По всему выходило, что меня как-то поднять подняли, разбудить — забыли, вывели на самую середину двора, и уже там, отчаявшись обойтись по-человечески, решительно облили студеной водой.

- Примерно так и рождаются эти ваши саги, - сообщил незнакомый голос в моей голове.

Я застыл, сделав каменную морду. Это выражение лица моего, видимо, что-то значило для окружающих мужчин, потому как успокоились они все и сразу.

- Кто ты и что делаешь у меня во мне? - слова эти я то ли проговорил, то ли прошептал: уверен, что сказанного не разобрал даже мой отец, стоявший ближе прочих, да еще и обладающий отменным слухом. Однако, некто и внял, и ответил.

- Проснись и пой, Амлет! - голос буквально сочился ехидством. - Не ты ли часа с два назад дал мне новое имя и поклялся предоставить стол и кров?

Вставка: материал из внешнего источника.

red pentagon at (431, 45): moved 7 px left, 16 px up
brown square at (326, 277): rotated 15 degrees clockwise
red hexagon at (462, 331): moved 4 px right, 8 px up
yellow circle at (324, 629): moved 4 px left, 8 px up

- Хетьяр? У тебя был другой голос, я помню! - утренний мой норов, особенно спросонья, сложно назвать покладистым. - И кто это придумал петь с самого утра?

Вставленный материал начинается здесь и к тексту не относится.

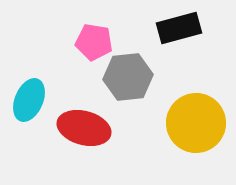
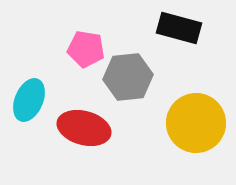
black rectangle: rotated 30 degrees clockwise
pink pentagon: moved 8 px left, 7 px down
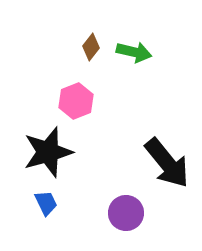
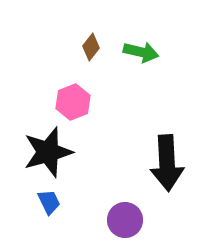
green arrow: moved 7 px right
pink hexagon: moved 3 px left, 1 px down
black arrow: rotated 36 degrees clockwise
blue trapezoid: moved 3 px right, 1 px up
purple circle: moved 1 px left, 7 px down
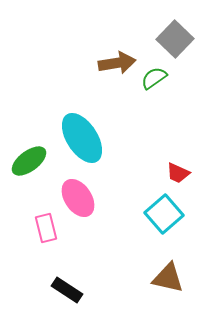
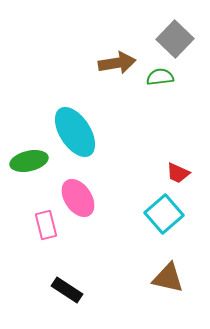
green semicircle: moved 6 px right, 1 px up; rotated 28 degrees clockwise
cyan ellipse: moved 7 px left, 6 px up
green ellipse: rotated 24 degrees clockwise
pink rectangle: moved 3 px up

- Не можешь петь — пей! - эту фразу Строитель произнес на своем языке, отдаленно напоминающем говор дальних саксов, но я отлично понял и первый, и второй смысл: то была шутка, незамысловатая, но, по совести, довольно смешная. Получалось, что знание одного, двух… Нет, пожалуй, все же трех новых языков, вложенное духом в мою голову во сне, сохранилось и сейчас, наяву. Это, конечно, было очень хорошо.

- Отомри, друг. Оглянись!

Я постарался и преуспел.

Робкая улыбка, как казалось мне, и ехидный оскал, как позже утверждали видоки, заставила гостей взреветь на разные голоса и полезть ко мне обниматься. Каждый норовил если не обхватить меня ручищами, то хотя бы пожать руку или похлопать по плечу: хорошо, что под шерстью не видны синяки, а ведь они там, на плечах, точно появились!

Стоит сказать о том, как прошло ночное застолье: это важная часть любой саги. Мне порой кажется, что все эти великие герои только и заняты тем, что бражничают и хвастаются — добрую половину собственных подвигов они же сами и описывают с залитых доверху глаз.

На самом деле это не так: ни один вольный викинг не станет говорить о том, чего не было или совсем не так, как это было. Такое поведение считается недостойным, и за него обязательно станут порицать. Мы, на Полуночи, живем кучно, почти стаями, остаемся одни редко, а уж подвиги и вовсе совершаются во главе дружины, или, хотя бы, в ее, дружины, присутствии. Именно поэтому всякому подвигу найдется свидетель, лично видевший и слышавший, как оно было на самом деле.

В общем, ночное застолье прошло хорошо, и хватит об этом.

- Мне казалось, что утром их было меньше, - сообщил Хетьяр, с голосом которого у себя в голове я уже освоился.

Мы с ним стояли на двух моих ногах, и, почти не покачиваясь от выпитого и съеденного, смотрели вниз с холма. Исафьордюр стоит на возвышенности, как и положено толковому городу, и, если встать правильно, вик и пристань предстают как на ладони: успевай только поворачиваться и всматриваться в интересное.

Сейчас интересное предстало в виде шести новых ладей, добавившихся к трем вчерашним да трем вечерним: всего, получается, боевых кораблей в гавани была целая дюжина!

Впрочем, духу оказалось интересным иное: одно слово — Строитель!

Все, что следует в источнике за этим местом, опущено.